July 28, 2016 at 6:30 pm #2501Would be cool if someone explain the need about structs.
When do you need them and are the a lot faster then a class ?With my background using C# and python,monkey1,javascript,nodejs I never needed them.
http://monkey2.monkey-x.com/language-reference/
To declare a struct:
Struct Identifier
[/crayon]Monkey1[crayon-5cba8ab318ce9378228998 inline="true" ] ...Struct members...End
A struct can contain consts, globals, fields, methods, functions and other user defined types.
Structs are similar to classes, but differ in several important ways:
- A struct is a ‘value type’, whereas a class is a ‘reference type’. This means that when you assign a struct to a variable, pass a struct to a function or return a struct from a function, the entire struct is copied in the process. —– what does this mean ?
 - Stucts are statically typed, whereas classes are dynamically typed.
 - Struct methods cannot be virtual.
 - A struct cannot extend anything.
 
July 28, 2016 at 7:41 pm #2502- A struct is a ‘value type’, whereas a class is a ‘reference type’. This means that when you assign a struct to a variable, pass a struct to a function or return a struct from a function, the entire struct is copied in the process. —– what does this mean ?
 
I will assume here that Mark is saying that the struct data type in MX2 is being passed by value. Very expensive in time and memory when you pass a large data object to and from a function or method, as the whole data object is copied to the stack.

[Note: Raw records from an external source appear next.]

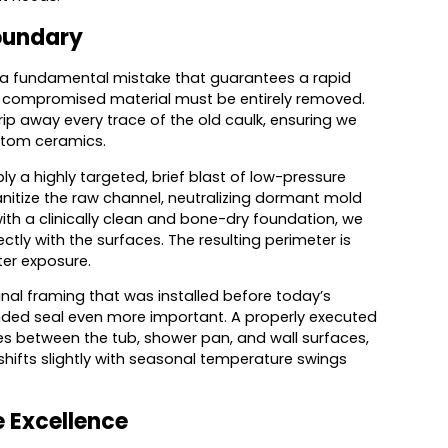
Boundary
is a fundamental mistake that guarantees a rapid
he compromised material must be entirely removed.
rip away every trace of the old caulk, ensuring we
stom ceramics.
y a highly targeted, brief blast of low-pressure
sanitize the raw channel, neutralizing dormant mold
with a clinically clean and bone-dry foundation, we
ctly with the surfaces. The resulting perimeter is
ter exposure.
inal framing that was installed before today’s
nded seal even more important. A properly executed
ties between the tub, shower pan, and wall surfaces,
hifts slightly with seasonal temperature swings
e Excellence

Where as a data object that’s being passed by reference will only need the address of the object in memory to be copied onto the stack. A lot faster and more memory efficient.

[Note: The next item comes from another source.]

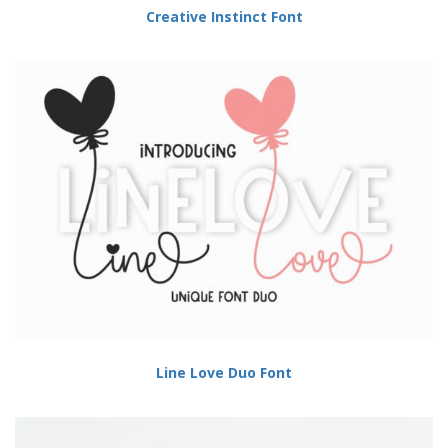
Creative Instinct Font
Line Love Duo Font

July 28, 2016 at 7:58 pm #2503That’s exactly what the difference between passing a value and a reference is. @gcmartijn, I don’t think structs exist in any of the languages you mentioned, since they are all pretty high level. A struct is like if you duct-tape a bunch of variables together: if I pass a struct into a function, for example, it’s the same as if I was taking a parameter for each variable in the struct and passing all of them at the same time. All of the languages you mention follow the “every object is a pointer” mindset, so if you pass an object into a function, you’re not passing its data; instead, you’re passing an integer that represents where in memory the object is.

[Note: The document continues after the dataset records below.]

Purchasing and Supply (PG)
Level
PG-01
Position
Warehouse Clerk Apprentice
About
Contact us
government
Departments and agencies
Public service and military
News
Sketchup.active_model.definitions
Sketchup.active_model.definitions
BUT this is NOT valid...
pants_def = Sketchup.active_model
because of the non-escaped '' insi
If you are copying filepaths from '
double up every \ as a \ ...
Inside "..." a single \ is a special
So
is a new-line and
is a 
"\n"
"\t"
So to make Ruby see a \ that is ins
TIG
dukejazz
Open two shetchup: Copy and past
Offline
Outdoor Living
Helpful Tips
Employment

Anyway, whether you pass values or pointers into a function isn’t really the question I’m getting at here – of course you would never want to copy large structs around, and if you don’t know exactly what you’re doing you might not want to use structs at all. My question is about memory allocation – if I can’t be confident that I have a lot of control over the allocator, then it doesn’t make any sense to mess with what I’m talking about at all.
July 28, 2016 at 9:35 pm #2504Are there other “gotchas” you’d have to think about?
Don’t think so…
The garbage collector gets involved whenever you call ‘new class’ or ‘new blah[]’. Also, if you ‘Slice’ an array or somehow create a new array, eg: with String.Split().
Strings aren’t GC’d but still need to be malloced/freed.
Would be cool if someone explain the need about structs.When do you need them and are the a lot faster then a class ?
They’re really just another tool and it’s up to you when to use them!
I like to use them for small-ish data structures that are frequently duplicated, eg: things like ‘Vec3f’ that might be used in complex-ish mathematical expressions such as v=v*scale+offset.
If Vec3f were a class, such expressions would involve considerable memory management overhead. Not so with structs where new values just go on the stack and are pretty much free to create. The downside is the struct contents need to be copied, but this is likely to be true no matter how you write Vec3f as each ‘operation’ usually needs to modify all members.
re: the docs – is this any better?
A struct is a ‘value type’, whereas a class is a ‘reference type’. This means that when you assign a struct to a variable, pass a struct to a function or return a struct from a function, an entirely new copy of the struct is created. This can be expensive if the struct is large as it involves copying every field from the source struct to the copy. The up-side is that allocating a copy does not involve garbage collection as all copies are created on the stack.
July 28, 2016 at 10:13 pm #2506I think it removes another onionskin but you’re still not down to the core.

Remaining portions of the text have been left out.